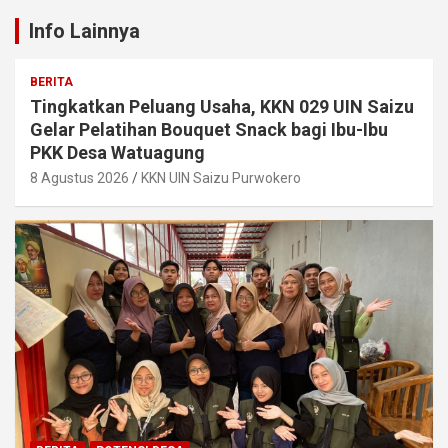
Info Lainnya
BERITA
Tingkatkan Peluang Usaha, KKN 029 UIN Saizu
Gelar Pelatihan Bouquet Snack bagi Ibu-Ibu
PKK Desa Watuagung
8 Agustus 2026
KKN UIN Saizu Purwokero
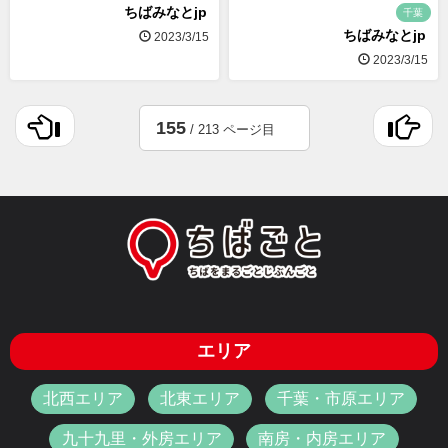
ちばみなとjp
千葉
ちばみなとjp
2023/3/15
2023/3/15
155
/ 213 ページ目
エリア
北西エリア
北東エリア
千葉・市原エリア
九十九里・外房エリア
南房・内房エリア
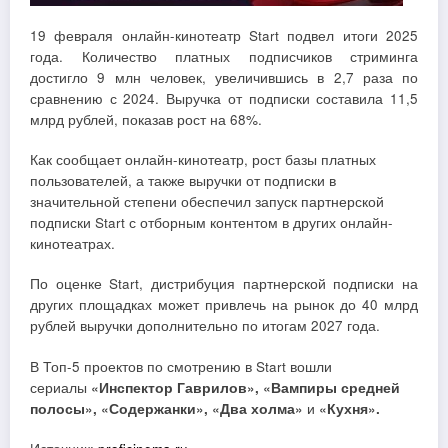
19 февраля онлайн-кинотеатр Start подвел итоги 2025
года. Количество платных подписчиков стриминга
достигло 9 млн человек, увеличившись в 2,7 раза по
сравнению с 2024. Выручка от подписки составила 11,5
млрд рублей, показав рост на 68%.
Как сообщает онлайн-кинотеатр, рост базы платных
пользователей, а также выручки от подписки в
значительной степени обеспечил запуск партнерской
подписки Start с отборным контентом в других онлайн-
кинотеатрах.
По оценке Start, дистрибуция партнерской подписки на
других площадках может привлечь на рынок до 40 млрд
рублей выручки дополнительно по итогам 2027 года.
В Топ-5 проектов по смотрению в Start вошли
сериалы
«Инспектор Гаврилов», «Вампиры средней
полосы», «Содержанки», «Два холма»
и
«Кухня»
.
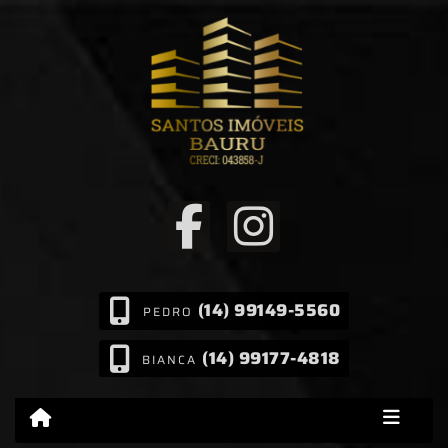
(14) 99149-5560
PEDRO
(14) 99177-4818
BIANCA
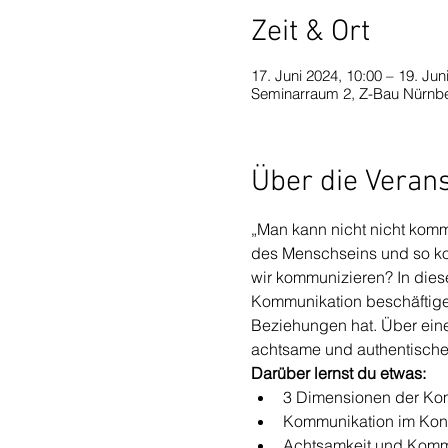
Zeit & Ort
17. Juni 2024, 10:00 – 19. Jun
Seminarraum 2, Z-Bau Nürnbe
Über die Veran
„Man kann nicht nicht kommu
des Menschseins und so ko
wir kommunizieren? In die
Kommunikation beschäftige
Beziehungen hat. Über eine
achtsame und authentische
Darüber lernst du etwas:
3 Dimensionen der Ko
Kommunikation im Kont
Achtsamkeit und Komm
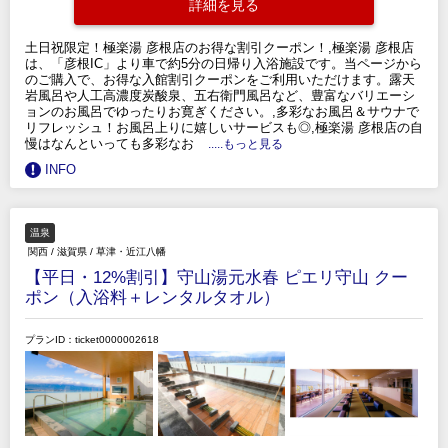
詳細を見る
土日祝限定！極楽湯 彦根店のお得な割引クーポン！,極楽湯 彦根店
は、「彦根IC」より車で約5分の日帰り入浴施設です。当ページから
のご購入で、お得な入館割引クーポンをご利用いただけます。露天
岩風呂や人工高濃度炭酸泉、五右衛門風呂など、豊富なバリエーシ
ョンのお風呂でゆったりお寛ぎください。,多彩なお風呂＆サウナで
リフレッシュ！お風呂上りに嬉しいサービスも◎,極楽湯 彦根店の自
慢はなんといっても多彩なお
.....もっと見る
INFO
温泉
関西
/
滋賀県
/
草津・近江八幡
【平日・12%割引】守山湯元水春 ピエリ守山 クー
ポン（入浴料＋レンタルタオル）
プランID：ticket0000002618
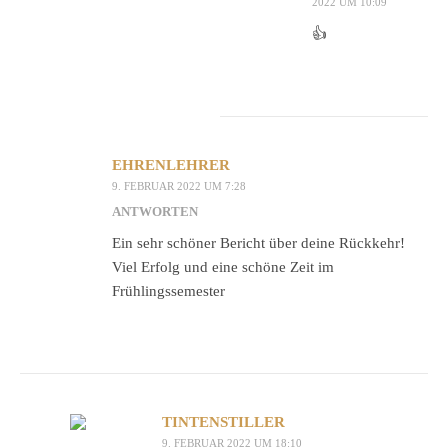
2022 UM 10:09
👍
EHRENLEHRER
9. FEBRUAR 2022 UM 7:28
ANTWORTEN
Ein sehr schöner Bericht über deine Rückkehr!
Viel Erfolg und eine schöne Zeit im
Frühlingssemester
TINTENSTILLER
9. FEBRUAR 2022 UM 18:10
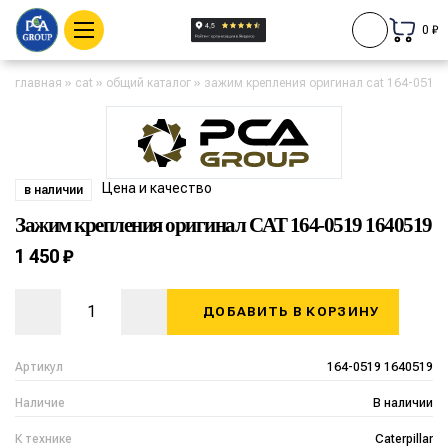
0 ₽
главная
»
cat
»
общий каталог
»
зажим крепления оригинал cat 164-0519
Цена и качество
в наличии
Зажим крепления оригинал CAT 164-0519 1640519
1 450 ₽
ДОБАВИТЬ В КОРЗИНУ
Артикул
164-0519 1640519
Наличие
В наличии
К технике
Caterpillar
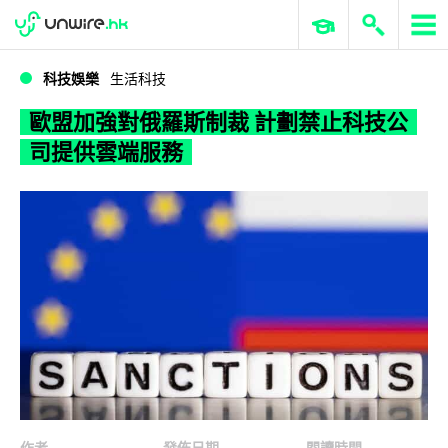
WWDC 2026
GenAI 與雲端科技專區
ERP 與商業 AI
歐盟加強對俄羅斯制裁 計劃禁止科技公司提供雲端服務
科技娛樂
生活科技
歐盟加強對俄羅斯制裁 計劃禁止科技公
司提供雲端服務
作者
發佈日期
閱讀時間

* Try it: Count every line above that holds the string "онлайн" and give the total, nothing more.

* Reply to the exercise: 3